▶ **Instructions to follow**
Each line in the records that mentions the word "occurring" needs to be listed.

▬▬▬

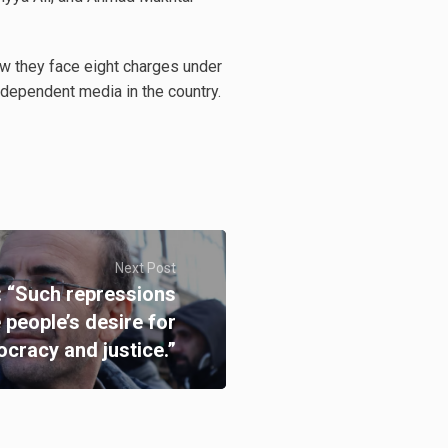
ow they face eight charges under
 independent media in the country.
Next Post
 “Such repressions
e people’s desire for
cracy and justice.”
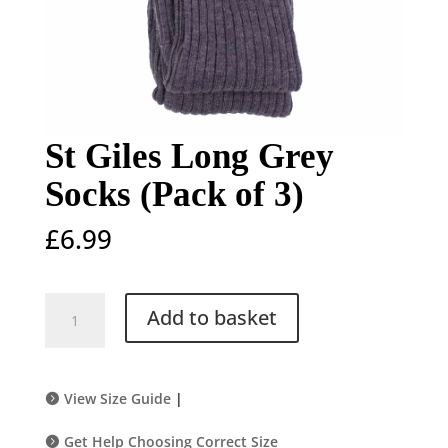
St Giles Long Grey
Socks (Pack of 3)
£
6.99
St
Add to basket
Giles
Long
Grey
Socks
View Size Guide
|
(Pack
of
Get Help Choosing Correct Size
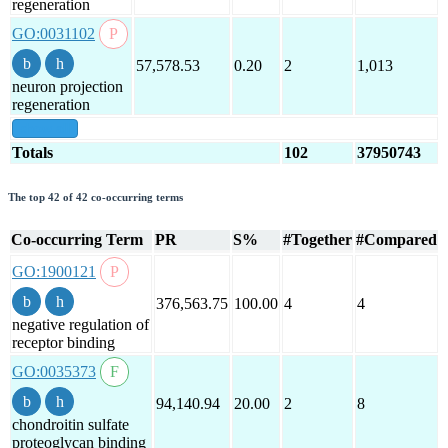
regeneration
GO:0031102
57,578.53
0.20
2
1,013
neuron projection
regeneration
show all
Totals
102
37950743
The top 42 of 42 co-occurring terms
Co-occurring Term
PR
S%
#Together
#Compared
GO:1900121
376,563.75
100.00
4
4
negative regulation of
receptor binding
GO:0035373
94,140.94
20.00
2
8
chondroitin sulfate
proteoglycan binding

▬▬▬

▶ **Output for this exercise**
The top 42 of 42 co-occurring terms
Co-occurring Term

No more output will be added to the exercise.